Lundi matin, journal radio de 6h: annonce de la mort du prix Nobel Christian de Duve et des conditions dans lesquelles cela s'est effectué. Je ne veux ici poser aucun jugement. Je veux tout simplement exprimer quelques réflexions et questions qui viennent sans doute aussi à l'esprit de beaucoup d'entre nous:
Je reste désarçonné par le choix, par le geste, et par la manière dont ce geste est posé. On me dira: "mais c'est parce que tu n'es pas habitué; un jour ce sera passé dans les moeurs". Il faudrait ne jamais être habitué par l'euthanasie, ni par une quelconque atteinte à la vie.
Beaucoup de personnes restent perturbées, mais la répétition de tels gestes peut à la longue pousser d'autres à prendre cette voie sans plus se poser de questions.
Je reste désarçonné. Pourquoi? Oui, pourquoi? Finalement, je réponds: parce qu'il est contre-nature. Mais ce n'est pas qu'une idée, il est contre-ma-nature. Je suis personnellement atteint par ce geste, dans ma nature. Car Christian de Duve et moi-même avons une nature commune.
Autrement dit, à ce stade-ci, lorsqu'il est question des extrêmes de la vie humaine, conception et mort, il ne s'agit pas seulement d'un acte personnel, mais du mystère de la vie, qui nous englobe tous, qui nous concerne tous.
Car la conception et la mort touchent justement ces limites impénétrables qui nous échappent totalement.
Notre temps veut nier la nature humaine qui apparaît comme une contrainte. L'homme d'aujourd'hui veut se sentir libre, libéré de toute contrainte. Donc, pas de nature humaine ni de loi naturelle, seulement l'individu et son libre-arbitre, personnellement responsable de ses actes et donc dégagé de ses conditions naturelles. Loi naturelle, religion, Dieu... sont vus comme des obstacles à la liberté.
C'est dans cette logique que s'inscrivent sans doute le choix et le geste de Christian de Duve. L'homme se veut maître de sa destinée, ou de sa non-destinée.
Oui, le mystère de la vie, précisément en son commencement et en sa fin, nous échappe. Comment se fait-il que le phénomène biologique initial puisse ainsi déboucher sur une conscience, une conscience de soi, une personne? Mystère que la science est incapable d'expliquer. La mort nous échappe tout autant. La mort n'est pas un acte en soi, elle signe la fin de tout acte.
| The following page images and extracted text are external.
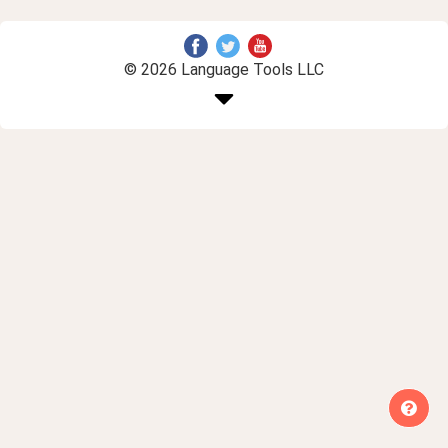
© 2026 Language Tools LLC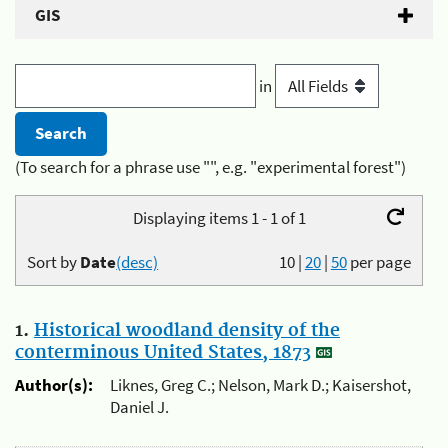
GIS
in
(To search for a phrase use "", e.g. "experimental forest")
Displaying items 1 - 1 of 1
Sort by
Date
(desc)
10
|
20
|
50
per page
1.
Historical woodland density of the
conterminous United States, 1873
Author(s):
Liknes, Greg C.; Nelson, Mark D.; Kaisershot,
Daniel J.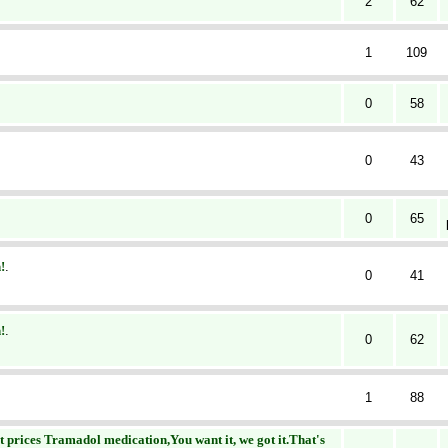
2
62
1
109
0
58
0
43
0
65
!
.
0
41
!
.
0
62
1
88
prices Tramadol medication,You want it, we got it.That's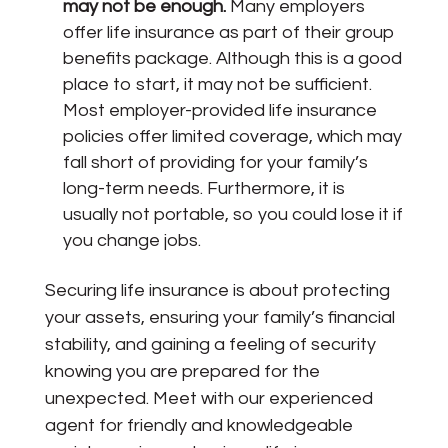
may not be enough.
Many employers
offer life insurance as part of their group
benefits package. Although this is a good
place to start, it may not be sufficient.
Most employer-provided life insurance
policies offer limited coverage, which may
fall short of providing for your family’s
long-term needs. Furthermore, it is
usually not portable, so you could lose it if
you change jobs.
Securing life insurance is about protecting
your assets, ensuring your family’s financial
stability, and gaining a feeling of security
knowing you are prepared for the
unexpected. Meet with our experienced
agent for friendly and knowledgeable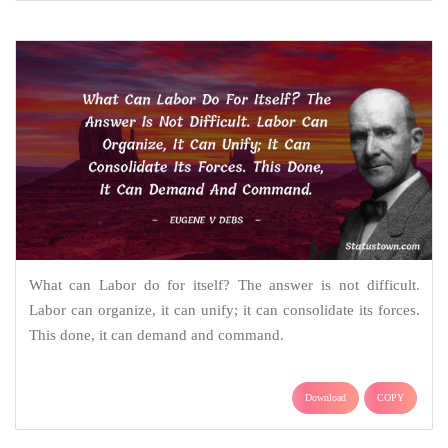
What can Labor do for itself? The answer is not difficult.
Labor can organize, it can unify; it can consolidate its forces.
This done, it can demand and command.
Download
COPY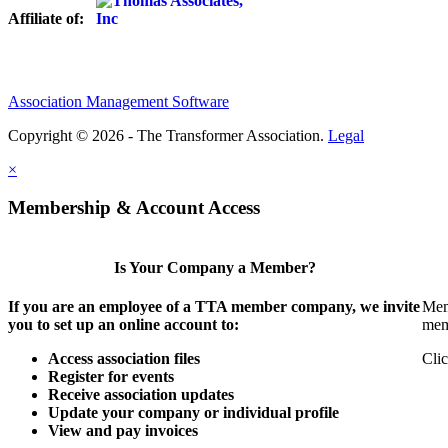
Affiliate of:
Association Management Software
Copyright © 2026 - The Transformer Association.
Legal
×
Membership & Account Access
Is Your Company a Member?
If you are an employee of a TTA member company, we invite
Mem
you to set up an online account to:
mem
Access association files
Clic
Register for events
Receive association updates
Update your company or individual profile
View and pay invoices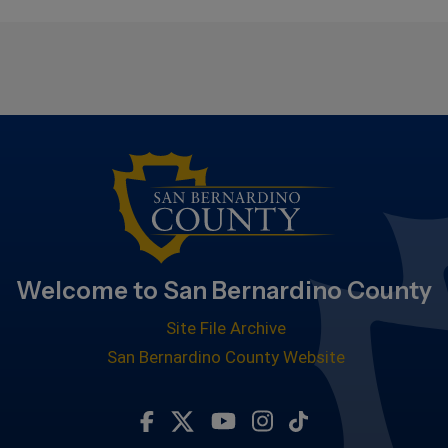
Welcome to San Bernardino County
Site File Archive
San Bernardino County Website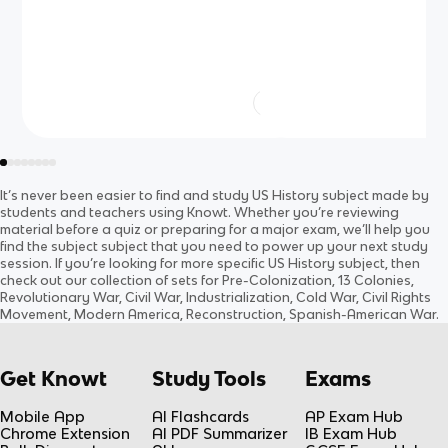
It’s never been easier to find and study
US History
subject
made by
students and teachers using Knowt. Whether you’re reviewing
material before a quiz or preparing for a major exam, we’ll help you
find the
subject
subject
that you need to power up your next study
session. If you’re looking for more specific
US History
subject
, then
check out our collection of sets for
Pre-Colonization, 13 Colonies,
Revolutionary War, Civil War, Industrialization, Cold War, Civil Rights
Movement, Modern America, Reconstruction, Spanish-American War
.
Get Knowt
Study Tools
Exams
Mobile App
AI Flashcards
AP Exam Hub
Chrome Extension
AI PDF Summarizer
IB Exam Hub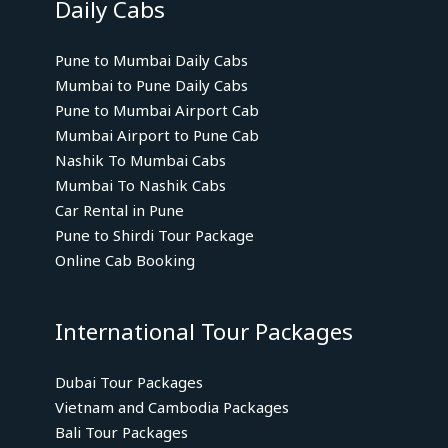
Daily Cabs
Pune to Mumbai Daily Cabs
Mumbai to Pune Daily Cabs
Pune to Mumbai Airport Cab
Mumbai Airport to Pune Cab
Nashik To Mumbai Cabs
Mumbai To Nashik Cabs
Car Rental in Pune
Pune to Shirdi Tour Package
Online Cab Booking
International Tour Packages
Dubai Tour Packages
Vietnam and Cambodia Packages
Bali Tour Packages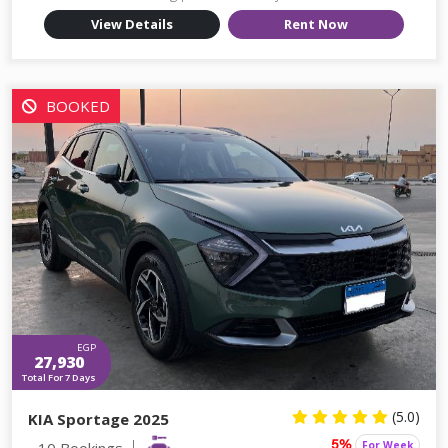
View Details
Rent Now
BOOKED
EGP
27,930
Total For 7 Days
(5.0)
KIA Sportage 2025
10 Bookings
For Week
5%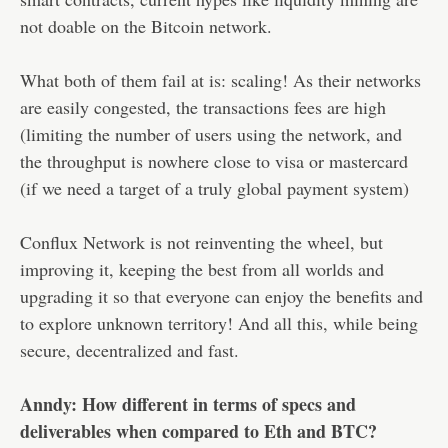
not doable on the Bitcoin network.
What both of them fail at is: scaling! As their networks
are easily congested, the transactions fees are high
(limiting the number of users using the network, and
the throughput is nowhere close to visa or mastercard
(if we need a target of a truly global payment system)
Conflux Network is not reinventing the wheel, but
improving it, keeping the best from all worlds and
upgrading it so that everyone can enjoy the benefits and
to explore unknown territory! And all this, while being
secure, decentralized and fast.
Anndy: How different in terms of specs and
deliverables when compared to Eth and BTC?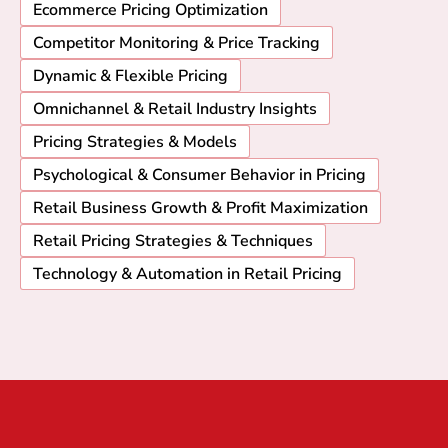
Ecommerce Pricing Optimization
Competitor Monitoring & Price Tracking
Dynamic & Flexible Pricing
Omnichannel & Retail Industry Insights
Pricing Strategies & Models
Psychological & Consumer Behavior in Pricing
Retail Business Growth & Profit Maximization
Retail Pricing Strategies & Techniques
Technology & Automation in Retail Pricing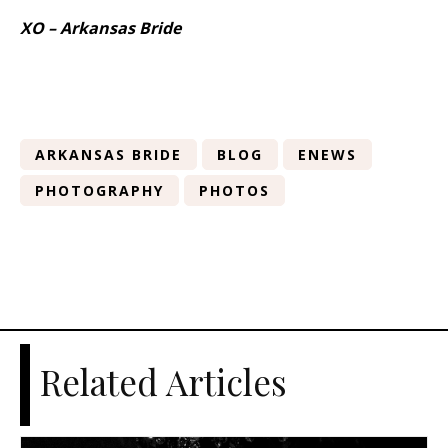
XO – Arkansas Bride
ARKANSAS BRIDE
BLOG
ENEWS
PHOTOGRAPHY
PHOTOS
Related Articles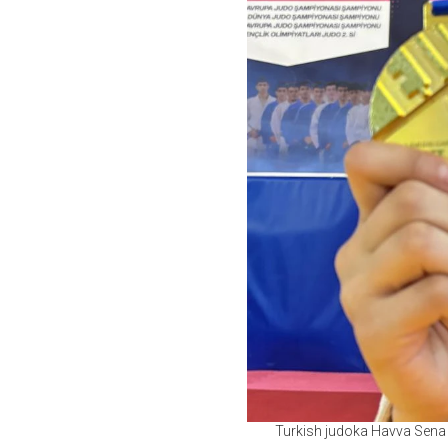
Turkish judoka Havva Sena 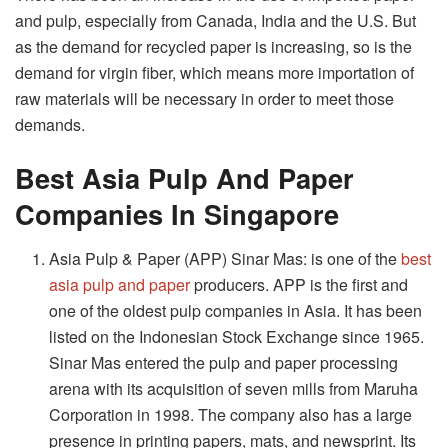
and pulp, especially from Canada, India and the U.S. But
as the demand for recycled paper is increasing, so is the
demand for virgin fiber, which means more importation of
raw materials will be necessary in order to meet those
demands.
Best Asia Pulp And Paper
Companies In Singapore
Asia Pulp & Paper (APP) Sinar Mas: is one of the
best
asia pulp and paper
producers. APP is the first and
one of the oldest pulp companies in Asia. It has been
listed on the Indonesian Stock Exchange since 1965.
Sinar Mas entered the pulp and paper processing
arena with its acquisition of seven mills from Maruha
Corporation in 1998. The company also has a large
presence in printing papers, mats, and newsprint. Its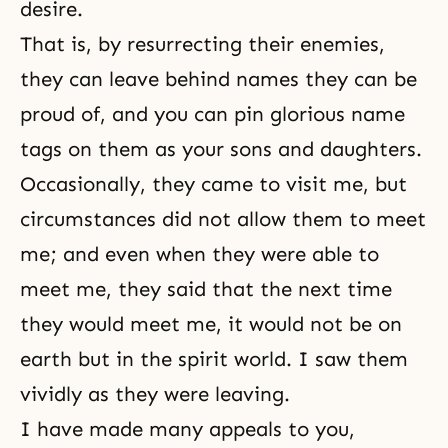
desire.
That is, by resurrecting their enemies,
they can leave behind names they can be
proud of, and you can pin glorious name
tags on them as your sons and daughters.
Occasionally, they came to visit me, but
circumstances did not allow them to meet
me; and even when they were able to
meet me, they said that the next time
they would meet me, it would not be on
earth but in the spirit world. I saw them
vividly as they were leaving.
I have made many appeals to you,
Comme chercheur éminent, Christian de Duve a beaucoup réfléchi. Il a été impresionné, émerveillé aussi. Mais cet émerveillement peut s'arrêter en deçà du mystère. Pourtant, le mystère est là, offert, donné. Mystère: chose cachée et pourtant se révélant. Parler de mystère n'entre pas en contradiction avec la science et avec la recherche. Au contraire. Mais le mystère se voile à celui qui prétend savoir et vouloir maîtriser. Dans ce cas, il réfute le mystère. Il le met à sa mesure. On a éliminé le mystère, et donc la vie.